A contribuição artística foi fornecida pelo cânone dos modernistas literários cujo trabalho
se tornou um ponto no ensaísmo de White, especialmente ao longo da última década. Mediando
entre os dois estavam críticos culturais como Roland Barthes que ligavam especificamente o
desenvolvimento de um estilo literário modernista auto-consciente à noção essencialmente
modernista da linguagem como figuração - defendida pelo estruturalismo - que havia fornecido a
base para a crítica da representação histórica como a sustentação padrão de uma perigosa e
descreditada concepção mítico-realista da linguagem e da representação.
O termo modernista aos poucos tornou-se, para White, a qualificação para uma correta -
ou seja, estruturalista para pós-estruturalista - visão da linguagem que foi a realização de um
movimento literário modernista que havia realizado explicitamente a visão figurativa da língua,
agora sendo articulada nas ciências humanas da teoria literária e da semiótica cultural. É nesse
ponto em que podemos identificar também o interesse de White em buscar os núcleos do
pensamento moderno na disciplina histórica.

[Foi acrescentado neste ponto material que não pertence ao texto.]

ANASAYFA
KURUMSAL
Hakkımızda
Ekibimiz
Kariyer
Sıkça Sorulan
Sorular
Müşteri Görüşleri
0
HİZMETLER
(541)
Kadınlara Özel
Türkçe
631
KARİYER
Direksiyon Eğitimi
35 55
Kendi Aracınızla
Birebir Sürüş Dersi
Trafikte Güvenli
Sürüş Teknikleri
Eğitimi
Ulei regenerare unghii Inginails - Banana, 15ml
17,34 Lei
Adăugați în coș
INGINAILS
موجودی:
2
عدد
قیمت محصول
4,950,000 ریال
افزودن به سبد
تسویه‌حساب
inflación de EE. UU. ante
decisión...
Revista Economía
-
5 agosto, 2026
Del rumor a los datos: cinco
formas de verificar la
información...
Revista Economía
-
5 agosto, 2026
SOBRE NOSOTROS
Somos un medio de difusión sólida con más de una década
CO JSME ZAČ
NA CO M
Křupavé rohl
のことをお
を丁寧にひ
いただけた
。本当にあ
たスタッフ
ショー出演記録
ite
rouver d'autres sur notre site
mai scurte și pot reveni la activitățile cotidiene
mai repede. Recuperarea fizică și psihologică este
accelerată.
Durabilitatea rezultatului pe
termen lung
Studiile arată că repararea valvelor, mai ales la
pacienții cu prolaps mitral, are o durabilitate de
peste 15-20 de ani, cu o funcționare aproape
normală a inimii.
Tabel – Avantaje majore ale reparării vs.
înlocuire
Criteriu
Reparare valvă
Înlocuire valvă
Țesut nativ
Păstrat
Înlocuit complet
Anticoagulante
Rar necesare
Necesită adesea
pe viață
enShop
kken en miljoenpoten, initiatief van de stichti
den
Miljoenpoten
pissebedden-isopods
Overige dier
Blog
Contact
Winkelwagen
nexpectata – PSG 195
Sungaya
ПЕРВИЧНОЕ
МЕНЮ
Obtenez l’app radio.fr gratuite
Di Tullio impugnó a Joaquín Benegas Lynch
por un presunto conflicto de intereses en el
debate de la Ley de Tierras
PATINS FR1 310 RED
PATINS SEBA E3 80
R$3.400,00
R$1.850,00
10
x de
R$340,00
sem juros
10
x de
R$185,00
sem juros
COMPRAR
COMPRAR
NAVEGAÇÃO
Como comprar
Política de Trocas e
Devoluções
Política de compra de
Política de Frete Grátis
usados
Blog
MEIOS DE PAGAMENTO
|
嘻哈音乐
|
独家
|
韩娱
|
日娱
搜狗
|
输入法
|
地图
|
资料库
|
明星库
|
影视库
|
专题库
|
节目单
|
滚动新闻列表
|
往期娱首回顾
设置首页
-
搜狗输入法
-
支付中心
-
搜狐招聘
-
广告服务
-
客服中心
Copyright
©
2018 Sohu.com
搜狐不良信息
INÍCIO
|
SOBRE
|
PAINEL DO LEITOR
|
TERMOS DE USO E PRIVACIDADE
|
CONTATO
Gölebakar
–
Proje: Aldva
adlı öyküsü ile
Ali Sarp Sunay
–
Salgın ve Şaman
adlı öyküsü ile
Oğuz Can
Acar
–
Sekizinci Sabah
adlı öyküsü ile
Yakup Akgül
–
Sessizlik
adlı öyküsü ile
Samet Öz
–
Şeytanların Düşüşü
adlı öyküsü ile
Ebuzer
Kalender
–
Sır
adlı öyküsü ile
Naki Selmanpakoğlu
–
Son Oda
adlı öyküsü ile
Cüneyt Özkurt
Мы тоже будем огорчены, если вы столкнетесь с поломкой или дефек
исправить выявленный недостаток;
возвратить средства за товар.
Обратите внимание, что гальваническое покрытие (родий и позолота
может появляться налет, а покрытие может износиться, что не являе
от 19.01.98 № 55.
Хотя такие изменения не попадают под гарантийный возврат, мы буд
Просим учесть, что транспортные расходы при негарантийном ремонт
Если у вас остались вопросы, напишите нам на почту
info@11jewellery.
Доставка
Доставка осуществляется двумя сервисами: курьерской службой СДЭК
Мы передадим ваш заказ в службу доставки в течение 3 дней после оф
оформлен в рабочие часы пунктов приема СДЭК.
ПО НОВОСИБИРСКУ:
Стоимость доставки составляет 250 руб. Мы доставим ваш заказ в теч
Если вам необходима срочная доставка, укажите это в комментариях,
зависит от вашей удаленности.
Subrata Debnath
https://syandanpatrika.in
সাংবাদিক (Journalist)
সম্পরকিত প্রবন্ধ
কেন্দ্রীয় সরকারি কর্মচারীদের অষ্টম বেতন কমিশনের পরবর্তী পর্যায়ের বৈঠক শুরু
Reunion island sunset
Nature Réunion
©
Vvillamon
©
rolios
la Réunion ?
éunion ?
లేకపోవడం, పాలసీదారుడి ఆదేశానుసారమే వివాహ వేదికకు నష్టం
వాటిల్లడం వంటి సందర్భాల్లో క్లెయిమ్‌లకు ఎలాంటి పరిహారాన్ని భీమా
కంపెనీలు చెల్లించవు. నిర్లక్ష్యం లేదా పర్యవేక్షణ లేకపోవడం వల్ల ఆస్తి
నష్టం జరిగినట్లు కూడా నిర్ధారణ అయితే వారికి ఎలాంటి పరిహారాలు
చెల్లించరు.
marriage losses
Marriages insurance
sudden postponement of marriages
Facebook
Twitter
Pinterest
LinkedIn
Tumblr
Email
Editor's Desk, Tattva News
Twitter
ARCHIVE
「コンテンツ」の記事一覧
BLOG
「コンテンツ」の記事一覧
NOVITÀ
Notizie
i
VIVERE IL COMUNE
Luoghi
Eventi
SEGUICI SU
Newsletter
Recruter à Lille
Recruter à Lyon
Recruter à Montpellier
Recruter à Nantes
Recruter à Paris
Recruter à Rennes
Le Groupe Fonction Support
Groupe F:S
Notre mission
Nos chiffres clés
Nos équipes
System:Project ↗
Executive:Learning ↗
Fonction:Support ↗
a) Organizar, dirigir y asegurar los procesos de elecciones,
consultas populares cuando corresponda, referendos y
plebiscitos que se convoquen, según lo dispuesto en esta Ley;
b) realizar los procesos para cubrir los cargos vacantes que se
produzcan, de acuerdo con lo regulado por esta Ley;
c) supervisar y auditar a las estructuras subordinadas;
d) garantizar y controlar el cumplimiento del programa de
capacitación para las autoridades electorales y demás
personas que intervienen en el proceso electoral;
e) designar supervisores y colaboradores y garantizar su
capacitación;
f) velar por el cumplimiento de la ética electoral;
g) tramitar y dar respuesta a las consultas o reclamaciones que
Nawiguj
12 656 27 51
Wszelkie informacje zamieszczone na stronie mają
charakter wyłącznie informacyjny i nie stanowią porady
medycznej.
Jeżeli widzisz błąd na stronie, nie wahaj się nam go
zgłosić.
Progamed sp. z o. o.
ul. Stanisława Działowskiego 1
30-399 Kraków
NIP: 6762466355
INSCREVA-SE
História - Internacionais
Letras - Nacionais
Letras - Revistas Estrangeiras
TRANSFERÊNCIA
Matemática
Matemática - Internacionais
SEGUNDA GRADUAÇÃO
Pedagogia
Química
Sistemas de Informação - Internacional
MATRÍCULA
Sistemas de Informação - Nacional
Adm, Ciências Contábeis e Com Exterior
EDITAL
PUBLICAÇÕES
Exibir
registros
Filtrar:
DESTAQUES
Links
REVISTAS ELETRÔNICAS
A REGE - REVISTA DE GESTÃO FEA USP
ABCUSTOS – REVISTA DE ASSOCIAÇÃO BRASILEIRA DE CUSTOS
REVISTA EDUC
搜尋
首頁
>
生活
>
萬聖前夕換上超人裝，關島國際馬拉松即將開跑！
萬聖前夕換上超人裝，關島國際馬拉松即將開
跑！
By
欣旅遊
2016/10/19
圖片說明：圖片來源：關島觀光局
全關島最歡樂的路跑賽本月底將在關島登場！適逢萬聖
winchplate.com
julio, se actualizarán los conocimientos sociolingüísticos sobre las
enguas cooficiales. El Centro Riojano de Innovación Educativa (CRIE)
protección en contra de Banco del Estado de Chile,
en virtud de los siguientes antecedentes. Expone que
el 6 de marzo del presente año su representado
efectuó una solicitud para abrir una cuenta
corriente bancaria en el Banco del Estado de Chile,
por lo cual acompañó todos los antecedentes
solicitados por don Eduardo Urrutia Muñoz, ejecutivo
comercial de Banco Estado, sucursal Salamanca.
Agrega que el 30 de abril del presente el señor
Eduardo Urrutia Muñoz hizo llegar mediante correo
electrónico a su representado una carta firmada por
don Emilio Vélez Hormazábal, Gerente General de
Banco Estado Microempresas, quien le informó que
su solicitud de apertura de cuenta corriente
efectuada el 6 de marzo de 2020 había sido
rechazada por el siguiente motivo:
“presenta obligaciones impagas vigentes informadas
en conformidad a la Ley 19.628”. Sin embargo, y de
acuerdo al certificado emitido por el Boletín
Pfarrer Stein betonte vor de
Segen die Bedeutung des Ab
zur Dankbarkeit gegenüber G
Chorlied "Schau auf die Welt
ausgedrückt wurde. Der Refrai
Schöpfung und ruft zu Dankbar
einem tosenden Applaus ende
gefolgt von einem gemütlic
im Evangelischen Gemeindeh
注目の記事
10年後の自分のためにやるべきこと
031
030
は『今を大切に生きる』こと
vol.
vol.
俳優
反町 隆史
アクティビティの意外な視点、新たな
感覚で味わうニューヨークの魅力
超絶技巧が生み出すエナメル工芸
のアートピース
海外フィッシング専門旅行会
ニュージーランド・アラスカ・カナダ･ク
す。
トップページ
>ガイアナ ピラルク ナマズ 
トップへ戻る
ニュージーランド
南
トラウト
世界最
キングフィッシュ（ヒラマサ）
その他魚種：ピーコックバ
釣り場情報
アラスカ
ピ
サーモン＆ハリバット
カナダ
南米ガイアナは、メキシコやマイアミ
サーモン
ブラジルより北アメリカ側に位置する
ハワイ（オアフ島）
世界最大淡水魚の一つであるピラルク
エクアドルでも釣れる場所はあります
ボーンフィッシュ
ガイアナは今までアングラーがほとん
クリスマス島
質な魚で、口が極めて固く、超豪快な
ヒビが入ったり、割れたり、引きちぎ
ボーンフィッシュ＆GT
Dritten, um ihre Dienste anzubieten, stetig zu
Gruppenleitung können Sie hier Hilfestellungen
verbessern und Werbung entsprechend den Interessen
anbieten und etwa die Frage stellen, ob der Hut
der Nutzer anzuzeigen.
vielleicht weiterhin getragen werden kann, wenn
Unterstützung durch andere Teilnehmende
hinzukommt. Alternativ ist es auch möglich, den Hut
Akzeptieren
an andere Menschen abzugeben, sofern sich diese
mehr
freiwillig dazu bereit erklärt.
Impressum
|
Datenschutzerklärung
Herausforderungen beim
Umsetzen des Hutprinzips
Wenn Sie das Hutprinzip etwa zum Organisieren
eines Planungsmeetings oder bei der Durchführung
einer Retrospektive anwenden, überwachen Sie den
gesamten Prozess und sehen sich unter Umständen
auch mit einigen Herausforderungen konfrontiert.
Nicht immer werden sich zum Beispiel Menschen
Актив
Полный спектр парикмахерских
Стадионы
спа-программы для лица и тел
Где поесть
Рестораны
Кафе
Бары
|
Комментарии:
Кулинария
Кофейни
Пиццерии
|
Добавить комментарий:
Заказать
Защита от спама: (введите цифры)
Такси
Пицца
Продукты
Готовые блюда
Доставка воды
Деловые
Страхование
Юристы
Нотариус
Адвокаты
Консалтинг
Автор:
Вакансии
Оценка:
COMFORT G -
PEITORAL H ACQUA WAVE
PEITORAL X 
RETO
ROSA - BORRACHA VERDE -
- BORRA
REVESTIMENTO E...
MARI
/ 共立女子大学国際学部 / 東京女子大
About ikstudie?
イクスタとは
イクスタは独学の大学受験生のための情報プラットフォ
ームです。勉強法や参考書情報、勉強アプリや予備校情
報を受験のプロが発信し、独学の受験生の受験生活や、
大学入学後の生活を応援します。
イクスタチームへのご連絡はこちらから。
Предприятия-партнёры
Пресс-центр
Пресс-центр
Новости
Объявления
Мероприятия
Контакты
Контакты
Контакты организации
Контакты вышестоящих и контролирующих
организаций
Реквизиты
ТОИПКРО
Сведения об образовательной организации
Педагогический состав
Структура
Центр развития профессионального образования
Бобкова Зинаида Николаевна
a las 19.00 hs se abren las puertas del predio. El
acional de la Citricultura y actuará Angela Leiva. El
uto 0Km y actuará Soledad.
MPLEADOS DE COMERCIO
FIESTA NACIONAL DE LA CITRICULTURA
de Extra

Ao encontrar modos não-narrativos e mesmo anti-narrativos de representação em
historiadores pré-modernistas como "Tocqueville, Buckardt e Huizinga," (CoF, 2) White aponta
para a historiografia dos Annales como o primeiro exemplo de uma rejeição disciplinar da
narrativa que reproduzia - embora "estenograficamente" - a "desconstrução da narratividade que
foi realizada por estruturalistas e pós-estruturalistas nos anos 1960" - (CoF, 33) Em face de tal
congruência, esperava-se que a avaliação de White dos Annales fosse completa e
modernamente positiva.
Mas esse não é o caso, obviamente, pois para White a rejeição da narrativa pelos
Annales se baseava em sua "dramatização" e uma "romantização" do seu objeto, uma
característica que White rejeitava a partir do ponto de vista explicitamente moderno de que "é
possível narrar sem dramatizar," e que os annalistes estavam em busca não da narrativa por si,
mas de sua encarnação oitocentista no romance e no historicismo que situa "agentes humanos
no lugar de processos impessoais no centro de seu interesse". (CoF, 33)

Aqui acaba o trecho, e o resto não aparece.